When Welker asked the incumbent president how he would reunite these families, Trump complained the Obama administration had built the cages he used to house the separated children — whom he said were “brought here by lots of bad people” and “were so well taken care of.” After a follow-up, the president said “we’re trying very hard but a lot of these kids come without the parents.”
“These 500 plus kids came with parents,” Biden responded. “They separated them at the border to make it a disincentive… it makes us a laughing stock.”

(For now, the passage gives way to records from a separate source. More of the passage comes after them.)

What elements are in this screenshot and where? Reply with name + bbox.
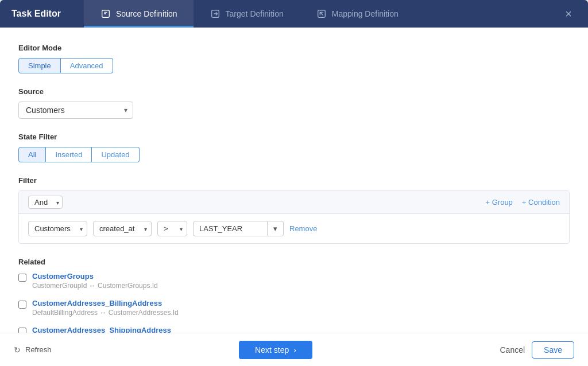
tab-target-label: Target Definition bbox=[226, 9, 284, 18]
save-button[interactable]: Save bbox=[532, 341, 574, 359]
state-filter-all-button[interactable]: All bbox=[18, 147, 46, 162]
state-filter-buttons: All Inserted Updated bbox=[18, 147, 570, 162]
add-group-button[interactable]: + Group bbox=[486, 198, 513, 207]
related-item-billingaddress: CustomerAddresses_BillingAddress Default… bbox=[18, 299, 570, 317]
editor-mode-label: Editor Mode bbox=[18, 44, 570, 52]
filter-row: Customers ▾ created_at ▾ > bbox=[19, 214, 569, 243]
filter-header-left: And Or ▾ bbox=[28, 196, 63, 209]
source-select[interactable]: Customers bbox=[18, 102, 133, 119]
filter-value-dropdown-button[interactable]: ▾ bbox=[268, 221, 284, 236]
close-button[interactable]: × bbox=[560, 5, 577, 23]
related-name-billingaddress: CustomerAddresses_BillingAddress bbox=[32, 299, 179, 307]
filter-value-wrap: ▾ bbox=[193, 221, 284, 236]
state-filter-updated-button[interactable]: Updated bbox=[92, 147, 139, 162]
related-label: Related bbox=[18, 258, 570, 266]
modal-title: Task Editor bbox=[11, 9, 61, 19]
add-condition-button[interactable]: + Condition bbox=[522, 198, 560, 207]
source-icon bbox=[100, 8, 111, 20]
footer-right: Cancel Save bbox=[500, 341, 574, 359]
refresh-button[interactable]: Refresh bbox=[25, 345, 52, 354]
tab-source[interactable]: Source Definition bbox=[84, 0, 194, 28]
mapping-icon bbox=[316, 8, 327, 20]
related-info-billingaddress: CustomerAddresses_BillingAddress Default… bbox=[32, 299, 179, 317]
modal-body: Editor Mode Simple Advanced Source Custo… bbox=[0, 28, 588, 366]
filter-section: Filter And Or ▾ bbox=[18, 176, 570, 244]
filter-value-input[interactable] bbox=[193, 221, 268, 236]
related-info-customergroups: CustomerGroups CustomerGroupId ↔ Custome… bbox=[32, 272, 158, 290]
related-checkbox-billingaddress[interactable] bbox=[18, 301, 26, 309]
next-step-button[interactable]: Next step › bbox=[239, 341, 312, 359]
state-filter-section: State Filter All Inserted Updated bbox=[18, 133, 570, 162]
tab-source-label: Source Definition bbox=[116, 9, 177, 18]
filter-header: And Or ▾ + Group + Condition bbox=[19, 191, 569, 214]
mode-simple-button[interactable]: Simple bbox=[18, 58, 61, 73]
next-step-arrow-icon: › bbox=[293, 345, 296, 355]
state-filter-label: State Filter bbox=[18, 133, 570, 141]
editor-mode-section: Editor Mode Simple Advanced bbox=[18, 44, 570, 73]
filter-box: And Or ▾ + Group + Condition bbox=[18, 190, 570, 244]
related-link-billingaddress: DefaultBillingAddress ↔ CustomerAddresse… bbox=[32, 309, 179, 317]
related-name-customergroups: CustomerGroups bbox=[32, 272, 158, 281]
filter-operator-select[interactable]: > < = != bbox=[157, 221, 187, 236]
mode-buttons: Simple Advanced bbox=[18, 58, 570, 73]
and-operator-select[interactable]: And Or bbox=[28, 196, 63, 209]
filter-operator-select-wrap: > < = != ▾ bbox=[157, 221, 187, 236]
mode-advanced-button[interactable]: Advanced bbox=[61, 58, 113, 73]
cancel-button[interactable]: Cancel bbox=[500, 345, 525, 355]
and-operator-wrapper: And Or ▾ bbox=[28, 196, 63, 209]
filter-header-right: + Group + Condition bbox=[486, 198, 560, 207]
related-checkbox-customergroups[interactable] bbox=[18, 274, 26, 282]
state-filter-inserted-button[interactable]: Inserted bbox=[46, 147, 92, 162]
tab-target[interactable]: Target Definition bbox=[194, 0, 300, 28]
modal-header: Task Editor Source Definition bbox=[0, 0, 588, 28]
target-icon bbox=[210, 8, 221, 20]
next-step-label: Next step bbox=[255, 345, 289, 355]
related-section: Related CustomerGroups CustomerGroupId ↔… bbox=[18, 258, 570, 344]
footer-left: ↻ Refresh bbox=[14, 345, 52, 355]
refresh-icon: ↻ bbox=[14, 345, 21, 355]
filter-field-select-wrap: created_at ▾ bbox=[93, 221, 152, 236]
source-section: Source Customers ▾ bbox=[18, 87, 570, 119]
related-item-customergroups: CustomerGroups CustomerGroupId ↔ Custome… bbox=[18, 272, 570, 290]
filter-source-select[interactable]: Customers bbox=[28, 221, 87, 236]
source-select-wrapper: Customers ▾ bbox=[18, 102, 133, 119]
modal-footer: ↻ Refresh Next step › Cancel Save bbox=[0, 333, 588, 366]
filter-field-select[interactable]: created_at bbox=[93, 221, 152, 236]
filter-label: Filter bbox=[18, 176, 570, 185]
tab-mapping[interactable]: Mapping Definition bbox=[300, 0, 415, 28]
tab-navigation: Source Definition Target Definition bbox=[84, 0, 560, 28]
source-label: Source bbox=[18, 87, 570, 96]
filter-remove-button[interactable]: Remove bbox=[289, 224, 317, 233]
tab-mapping-label: Mapping Definition bbox=[332, 9, 399, 18]
footer-center: Next step › bbox=[52, 341, 500, 359]
filter-source-select-wrap: Customers ▾ bbox=[28, 221, 87, 236]
related-link-customergroups: CustomerGroupId ↔ CustomerGroups.Id bbox=[32, 282, 158, 290]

The Obama administration, which oversaw record levels of deportations, resorted to creating the Deferred Action for Childhood Arrivals program through executive action. Biden committed to sending Congress a pathway to citizenship for over 11 million undocumented immigrants.
While data show the majority of undocumented immigrants show up for court, Trump incorrectly stated over 90 percent of undocumented immigrants do not show up for court. He added only “those with the lowest IQ would come back.”
Records on racism and criminal justice
Throughout the section of the debate on their respective understandings of racial injustice in the United States, Welker had to continually redirect the candidates back onto the issue, as both continuously deflected.
Trump took aim at Biden’s own record on criminal justice, criticizing the former senator for his support of the 1994 Crime Bill, which many politicians and advocates attribute to furthering the mass incarceration of Black men over the past two decades.
When Welker pressed Biden on his support of the bill, the former Vice President affirmed his sponsorship “was a mistake,” noting he believed no one should be sent to jail on “pure drug offenses” and advocating for rehabilitation over incarceration.
“The fact of the matter is there is institutional racism in America,” Biden said, adding of him and the president, “You know who I am. You know who he is. You know his character. You know my character. You know our reputations for honor and telling the truth.”
Campus reacts
McCormick junior Ryan Abbott, the secretary of public relations for NU College Republicans, said while the debate was “lukewarm,” Trump “got the curtain pulled back a little more” on Biden’s agenda.
“President Trump succeeded in casting himself, impressively since he’s the president, as an outsider still fighting against the political elite,” Abbott said.
He took issue with the commission’s topics, which he said were either “rehashes” of previous topics or new topics that “didn’t really add anything.”
Weinberg senior Adam Downing, the programming director for NU College Democrats, said Biden brought “facts and logic” to the debate.
“Donald Trump did the exact thing he does every single time,” Downing said. “He gets up there, he’s all show and he has no substance to back it up. Joe Biden shows up with tangible plans and things that he wants to do to make this country better. And that’s what we support.”